A few points and one hope. First, the hope that I have for this study is that it helps score some head shots against those zombie lies (dealt with deftly here, here, and here) that pop up every year about all the cushy jobs that under-qualified women are landing at the expense of poor, over-qualified white men.
- Up to 40% of advertised positions in 2007-8 did not fill
- Women were hired in all categories in proportion to their percentage of PhDs (this includes temporary positions and postdocs, tenure-track positions and positions in Leiter-ranked departments)
- If women PhDs are regularly being hired in proportion to their numbers, and retained at the same rate as men, we should see a rise in their numbers in the profession to 28% (their numbers are around 21%).
- The percentage of women in philosophy is at a noteworthy point. The number of women PhD’s is above 25% (which is the “tipping point” for gender schemas, see Valian 1998) but the number of women employed in the profession is below 25%.
Second, the numbers themselves regarding woman hires aren't as bad as you'd expect. Women are being hired in proportion to the number pursuing Ph.Ds. And while there is obviously some work to be done with retaining women so their numbers in the profession catch up to the numbers pursuing Ph.Ds, these findings are encouraging.
Third, as noted in the report, the APA doesn't seem to keep track of any of these numbers. Why not? Why did the authors of the study have to rely on blog posts and other means for their data when this is clearly something the APA should be keeping track of?
As fellow Smoker and longtime friend S points out: "Not keeping track of the data is a sure sign that an organization or institution's not committed to fixing whatever problem you want the data about." Damn straight. No matter how many committees or reports are commissioned, having this data is key to tackling these issues. Gathering and making such data available is something we should expect from a professional organization.
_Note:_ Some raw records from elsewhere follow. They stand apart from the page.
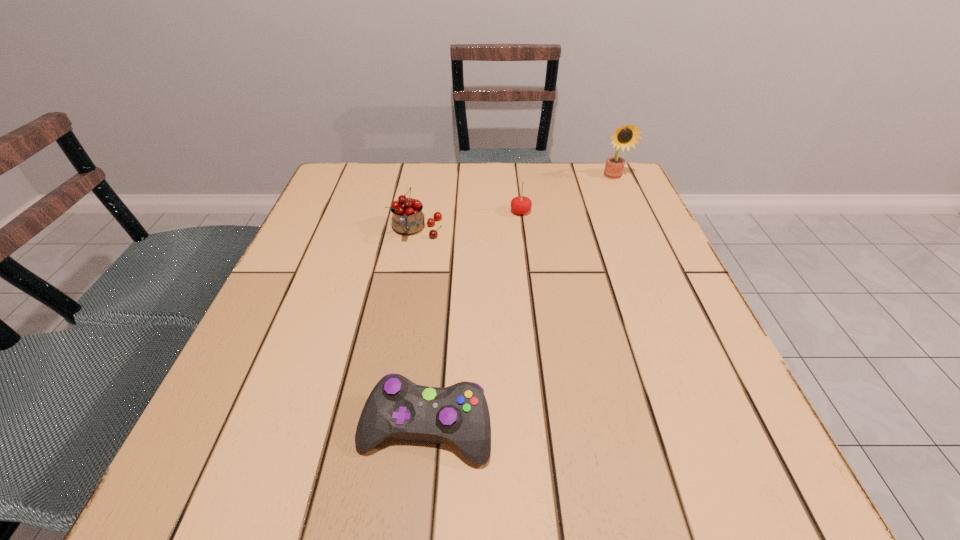 The image size is (960, 540). In order to click on unoccupied position between the left cherry and the second object from right to left in this screenshot , I will do `click(468, 221)`.

Where is `vacant area that lies between the shorter cherry and the farthest object`? vacant area that lies between the shorter cherry and the farthest object is located at coordinates (567, 194).

In order to click on free space that is in between the control and the third shortest object in this screenshot , I will do `click(421, 329)`.

This screenshot has height=540, width=960. What are the coordinates of `the second closest object to the control` in the screenshot? It's located at (521, 205).

Locate which object is the closest to the second object from right to left. Please provide its 2D coordinates. Your answer should be formatted as a tuple, i.e. [(x, y)], where the tuple contains the x and y coordinates of a point satisfying the conditions above.

[(407, 217)]

This screenshot has width=960, height=540. Find the location of `free space that satisfies the following two spatial constraints: 1. on the handle side of the third shortest object; 2. on the right side of the control`. free space that satisfies the following two spatial constraints: 1. on the handle side of the third shortest object; 2. on the right side of the control is located at coordinates (381, 428). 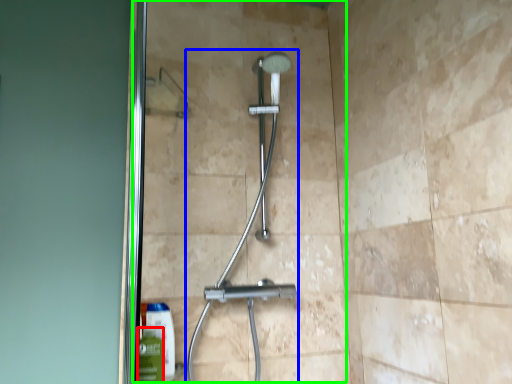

Fourth, what is the significance of the fact that 40% of jobs advertised weren't filled? I mean, you'd figure with all the over-qualified white men with scary CVs getting snubbed for tenure-track positions in favor of less-qualified women or minorities, this figure would be lower. But, less snarkily and more seriously, why is this number so (seemingly) high; is there an obvious explanation, or is it convoluted?